U.S. Farmers To Gain From Expanded World Food Demand

An undisputed claim of analysts and experts is that incomes will grow significantly in big countries like China and India for a while. As a result, there will be more demand for proteins and, consequently, for grains. For U.S. farmers, that means that exports will continue to be steady and will be a bullish factor for grain prices in the coming years.

MORE U.S. CORN, SOYBEAN CONSUMERS

Data released from the Food and Agriculture Organization of the United Nations revealed what the world and what each country specifically consumes of food on a per capita basis and the evolution of those numbers from 1961 to 2011. That historical evolution and the economic trends can give us some clues to guess what lies ahead for farmers and consumers all over the world.

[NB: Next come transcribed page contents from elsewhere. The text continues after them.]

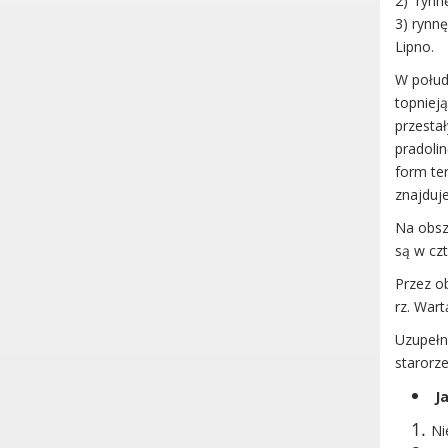
2) rynnę
3) rynn
Lipno.
W połud
topniej
przestał
pradoli
form te
znajduj
Na obsz
są w cz
Przez o
rz. Wart
Uzupełni
starorze
Ja
Ni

In the case of China, each person used to consume nearly 57% in grains, 28% in produce, and just 2% in meat in 1961. As of 2011, each Chinese used to eat about 47% of grain, 15% in Produced and 17% in meat. This meant that humans ate less grains such as rice and wheat, but animals consumed more meal such as corn and soybean in that country; That was explained by a big income growth in China and resulted in a major demand for commodities in agricultural countries, such as U.S. and Brazil, over the last several years.

Despite the recent falls on those grain prices, China is expected to have a consumption increase of 21.1 pounds of meat per person until 2023, according to data sent by Brazilian market analyst Carlos Cogo. 

"The demand will continue to grow for poultry, hogs, beef, fish, and dairy products. Brazil is surging as number one supplier in the world of beef, sugar, soybeans, and corn," said Carlos Cogo.

David Hightower, market analyst and author of The Hightower Report, says that an important shift could come from a replacement of fishmeal as an input in China to soy meal. Fishmeal prices skyrocketed in the Asian country earlier this year and as recently as December 1st Chinese sources were reporting a significant shortage in fishmeal supplies, according to Hightower. 

"We might have a significant above ground supply of grain protein but the below surface situation might be the next big thing in grain market uncertainty. At times fishmeal is 7 to 8 times more expensive than soybean meal. If large production and or supply ahead sends soybean meal prices cascading lower fishmeal users might decide to use an input that is 10 times cheaper," Hightower predicted.